3

(In R gsub(),) I need to capture the four words occurring after a particular phrase in a bigger string. Building on the wisdom offered here, I came up with: ^.*\\b(particular phrase)\\W+(\\w+\\W+\\w+\\W+\\w+\\W+\\w+).*$

For example:

this_txt <- "Blah blah particular phrase Extract These Words Please for the blah blah. Ignore blah this other stuff blah blah, blah."
this_pattern <- "^.*\\b(particular phrase)\\W+(\\w+\\W+\\w+\\W+\\w+\\W+\\w+).*$"
gsub(this_pattern, "\\2", this_txt, ignore.case = T)
# [1] "Extract These Words Please"

But the repetition of \\w+\\W+ in the pattern is pretty unseemly. Surely there is a better way. I thought ^.*\\b(particular phrase)\\W+(\\w+\\W+){4}.*$ might work, but it doesn't.

ben
  • 805
  • 3
  • 14
  • 26
  • 1
    [It does work](https://regex101.com/r/soTiU3/1), but does end with a `\W`. You just needed to capture with another group and change the inner to a non capturing group. – bobble bubble Jun 12 '19 at 16:51
  • `.*\\bparticular phrase((?:\\W+\\w+){4}).*` should work – Onyambu Jun 12 '19 at 17:10

1 Answers1

3

You may use

^.*\b(particular phrase)\W+((?:\w+\W+){3}\w+).*$

In R,

this_pattern <- "^.*\\b(particular phrase)\\W+((?:\\w+\\W+){3}\\w+).*$"

See the regex demo

(\w+\W+\w+\W+\w+\W+\w+) is replaced with ((?:\w+\W+){3}\w+).

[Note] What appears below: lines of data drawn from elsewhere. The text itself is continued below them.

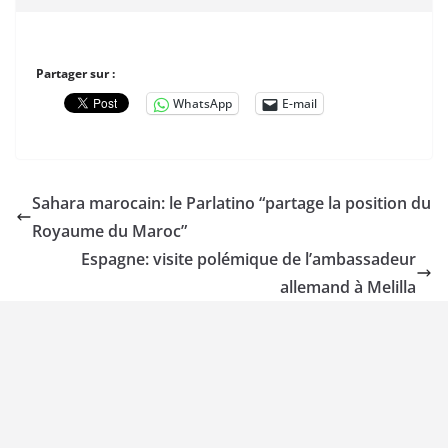
Partager sur :
WhatsApp
E-mail
Sahara marocain: le Parlatino “partage la position du
Royaume du Maroc”
Espagne: visite polémique de l’ambassadeur
allemand à Melilla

The ((?:\w+\W+){3}\w+) is a capturing group ((...)) that contains two subpatterns:

  • (?:\w+\W+){3} - a non-capturing group matching three repetitions of
    • \w+ - 1 or more word chars
    • \W+ - 1 or more non-word chars
  • \w+ - 1 or mor word chars.
Wiktor Stribiżew
  • 484,719
  • 26
  • 302
  • 397